NEW YORK — Luxury merchant Neiman Marcus confirmed Saturday that thieves stole some of its customers’ payment card information and made unauthorized charges over the holiday season, becoming the second retailer in recent weeks to reveal it had fallen victim to a cybersecurity attack.
The hacking, coming weeks after Target Corp. revealed its own breach, underscores the increasing challenges that merchants have in thwarting security threats. Neiman Marcus didn’t say whether the breach was related to the massive data theft at Target, but some security experts believe they could be part of the same scam.
In any case, the recent security breaches at two major retailers threaten to scare shoppers who worry about the safety of their personal data.
Ginger Reeder, spokeswoman for Dallas-based Neiman Marcus Group Ltd., said in an e-mail Saturday that the retailer had been notified in mid-December by its credit card processor about potentially unauthorized payment activity after customer purchases at stores.
On Jan. 1, a forensics firm confirmed evidence the upscale retailer was a victim of a criminal cybersecurity intrusion and some customers’ credit and debit cards were possibly compromised.
Reeder wouldn’t estimate how many customers may be affected but said the merchant is notifying those whose cards it has determined were used fraudulently.
Neiman Marcus, formerly known as Neiman-Marcus, operates more than 50 upscale stores and clearance stores.
It is working with the Secret Service on the breach, Reeder said. ‘‘We have begun to contain the intrusion and have taken significant steps to further enhance information security,’’ she wrote.
Robert Siciliano, a security expert with McAfee, a computer security software maker, says it is possible Neiman Marcus doesn’t yet know the extent of the breach. He says he believes that the two thefts were likely committed by the same organized group, based on his experience and the fact that the incidents happened at around the same time.

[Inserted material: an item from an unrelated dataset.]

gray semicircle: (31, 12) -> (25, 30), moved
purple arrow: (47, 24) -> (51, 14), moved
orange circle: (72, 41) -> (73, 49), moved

Target disclosed Friday that its massive data theft was significantly more extensive and affected millions more shoppers than the company announced in December. The nation’s second-largest discounter said hackers stole personal information — including names, phone numbers, e-mail, and mailing addresses — from as many as 70 million customers as part of a data breach it discovered last month.
The Minneapolis-based Target announced Dec. 19 that some 40 million credit and debit card accounts had been affected by a data breach that happened from Nov. 27 to Dec. 15 — just as the holiday shopping season was getting into gear.
As part of that announcement, the company said customers’ names, credit and debit card numbers, card expiration dates, debit-card PINs, and the embedded code on the magnetic strip on the back of cards had been stolen.
According to new information gleaned from its investigation with the Secret Service and the Department of Justice, Target said Friday that criminals also took non-credit-card related data for some 70 million customers. This is data Target obtained from customers who, among other things, used a call center and offered their phone number or shopped online and provided an e-mail address.
Some overlap exists between the 70 million individuals and the 40 million compromised credit and debit accounts, Target said.
When Target releases a final tally, the theft could become the largest data breach on record for a retailer, surpassing one uncovered in 2007 that saw more than 90 million records pilfered from TJX Cos. Inc.